Currently, among the various treatment methods for liver alveolar echinococcosis (LAE), radical surgical excision has been the most effective (1). Clinical follow-up results have shown that complete resection of LAE lesion regions during surgery can ensure nonrecurrence and achieve radical cure (2). Hepatic surgical radical resection usually requires the resection range to be 1 cm over the lesion edge (2); however, since LAE lesions usually have no envelope, and the boundaries between the lesions and the normal liver tissues may not be obvious, surgical LAE lesion resection based on visual observation can leave residual lesions, resulting in the high likelihood of disease recurrence following surgery (3). A diagnosis of LAE and LAE lesion boundaries should be confirmed preoperatively. For patients with LAE that cannot undergo radical liver resection, evaluating such biological characteristics as the proliferation and invasion of lesions is important so that an appropriate alternative treatment plan can be made (4).

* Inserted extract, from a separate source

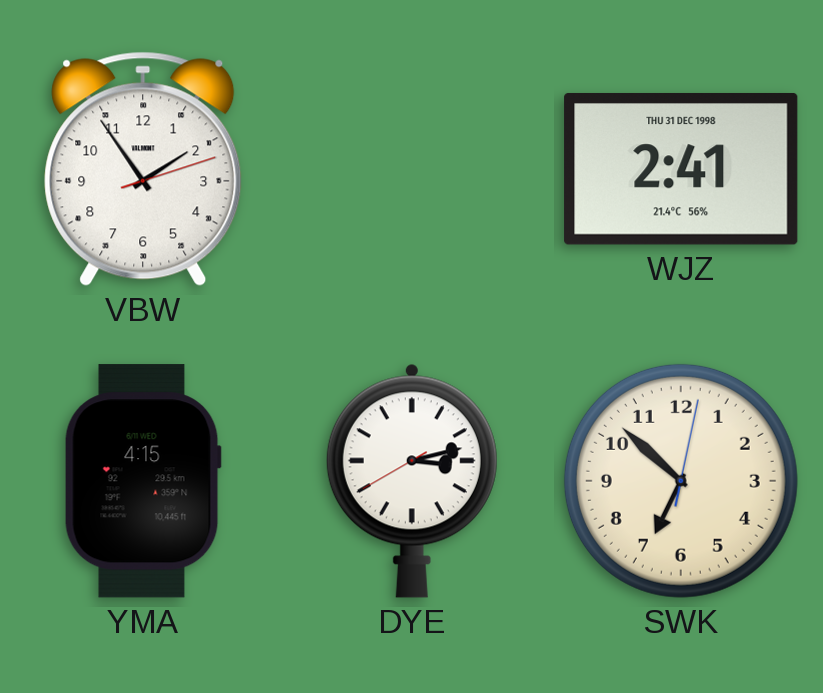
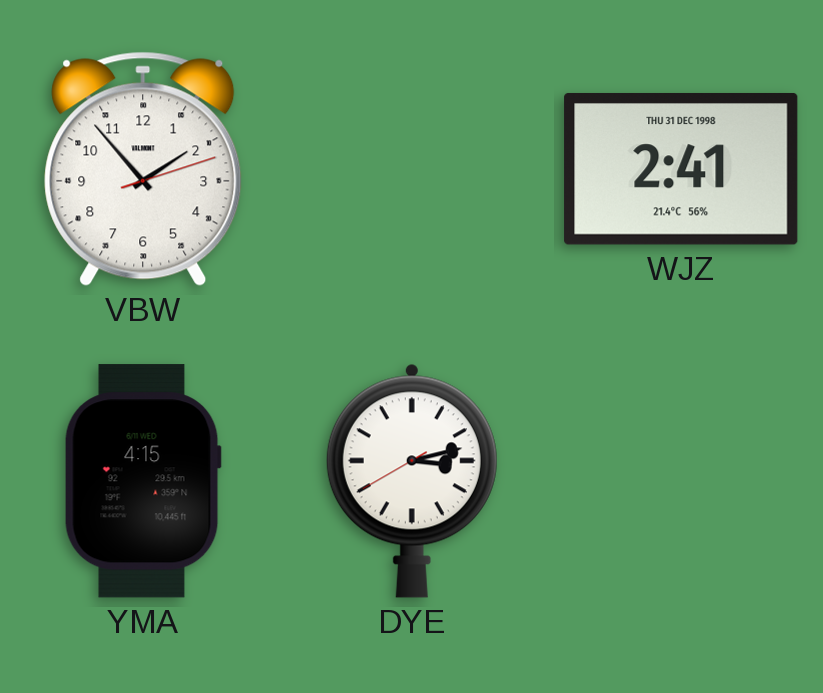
VBW: 1:54 -> 1:53
SWK: 6:52 -> none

A previous study (5) showed that the increased uptake of 18F-fluorodeoxyglucose (18F-FDG) was not only associated with tumor cell proliferation and increased hypoxia-induced glycolysis, but also with gene mutations of various tumors during signal transduction, which resulted in the inhibition of apoptosis and oxidative phosphorylation and the activation of glycolysis; therefore, in vivo molecular imaging examination can determine the biological target regions of tumors, and the imaging can be used to guide clinical diagnosis and treatment. Another study confirmed that the biological behavior of LAE lesions was similar to that of tumors, including peri-LAE lesion neovessels and hepatocellular apoptosis (6). In terms of chronic inflammation, 18F-FDG accomplished the imaging diagnosis primarily by identifying the notably increased energy demand of active-energy metabolism inflammatory cells and proliferated fibroblasts, among others. Reuter et al (7) used positron emission tomography (PET) to follow the metabolic changes of 18F-FDG inside LAE lesions and found that when the edge of the focal liquefaction zone retained the sparse reduction of radionuclides, the lesion would be relatively stable; however, when radionuclides on the edge of the focal liquefaction zone progressed from sparse reduction to local accumulation, the invasive progress of the lesions increased, and the ‘proliferation and infiltration band’ on the lesion edges or the active lesion region was recognized as important indicator of the development of lesions. Peri-LAE tissue-bioactive regions that exhibited different energy metabolisms and redefined biological boundaries of the lesions revealed the clinical significance of recognizing the LAE infiltration mechanism in the surrounding hepatic tissues.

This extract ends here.